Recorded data
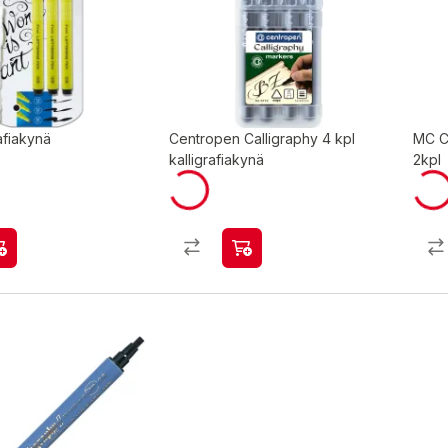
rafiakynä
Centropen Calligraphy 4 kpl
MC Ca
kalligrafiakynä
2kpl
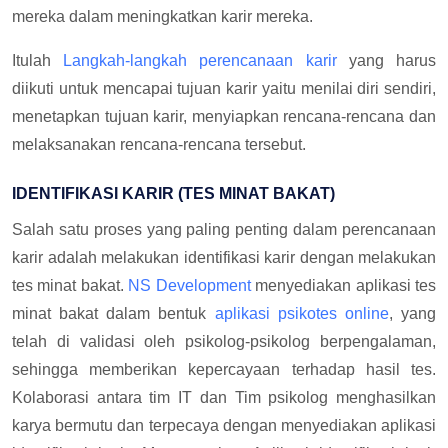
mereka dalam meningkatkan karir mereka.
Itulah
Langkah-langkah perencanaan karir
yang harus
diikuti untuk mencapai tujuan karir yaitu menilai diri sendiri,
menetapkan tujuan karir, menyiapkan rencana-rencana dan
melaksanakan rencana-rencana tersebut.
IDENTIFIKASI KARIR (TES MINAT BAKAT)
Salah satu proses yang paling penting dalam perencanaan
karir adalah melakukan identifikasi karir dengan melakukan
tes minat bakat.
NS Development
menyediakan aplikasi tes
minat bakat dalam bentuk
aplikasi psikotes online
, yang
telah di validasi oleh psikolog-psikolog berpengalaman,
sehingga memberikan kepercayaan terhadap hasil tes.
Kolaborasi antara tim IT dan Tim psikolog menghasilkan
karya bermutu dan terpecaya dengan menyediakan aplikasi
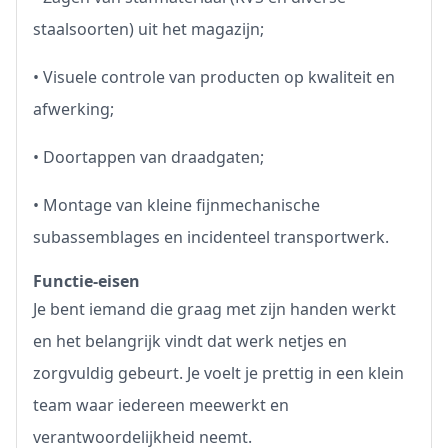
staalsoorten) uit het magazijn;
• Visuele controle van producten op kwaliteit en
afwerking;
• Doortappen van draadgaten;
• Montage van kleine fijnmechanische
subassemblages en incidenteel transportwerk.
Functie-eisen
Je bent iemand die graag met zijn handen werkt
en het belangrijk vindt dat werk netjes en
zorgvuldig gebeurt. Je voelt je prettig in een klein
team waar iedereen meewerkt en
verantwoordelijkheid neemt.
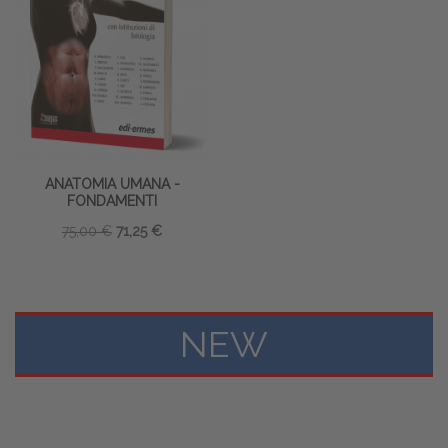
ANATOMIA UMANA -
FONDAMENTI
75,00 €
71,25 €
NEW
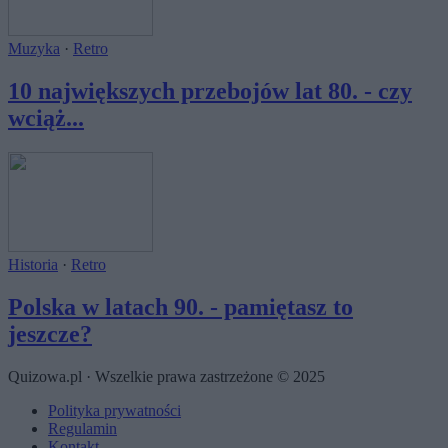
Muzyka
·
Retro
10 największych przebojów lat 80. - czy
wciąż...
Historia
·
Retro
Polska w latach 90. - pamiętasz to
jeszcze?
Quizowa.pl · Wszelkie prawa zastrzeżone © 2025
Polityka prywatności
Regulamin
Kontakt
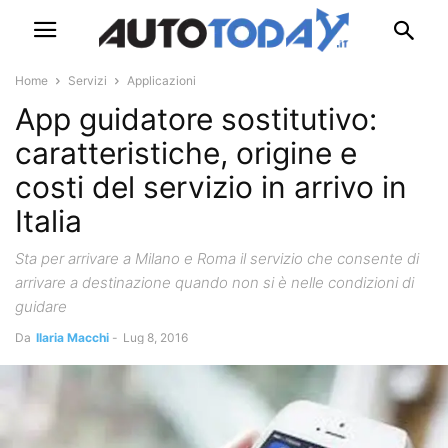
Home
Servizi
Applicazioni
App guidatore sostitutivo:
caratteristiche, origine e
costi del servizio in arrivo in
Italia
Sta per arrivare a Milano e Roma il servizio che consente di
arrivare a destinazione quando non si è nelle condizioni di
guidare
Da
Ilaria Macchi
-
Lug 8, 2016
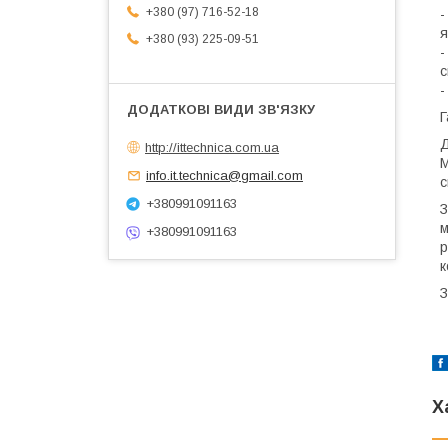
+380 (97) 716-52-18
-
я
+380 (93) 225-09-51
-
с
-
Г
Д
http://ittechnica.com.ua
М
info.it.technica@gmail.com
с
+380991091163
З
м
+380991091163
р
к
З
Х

ABOUT THIS TASK: State how many lines in the records above contain the word "perencanaan", and give only that number.

YOUR SOLUTION: 2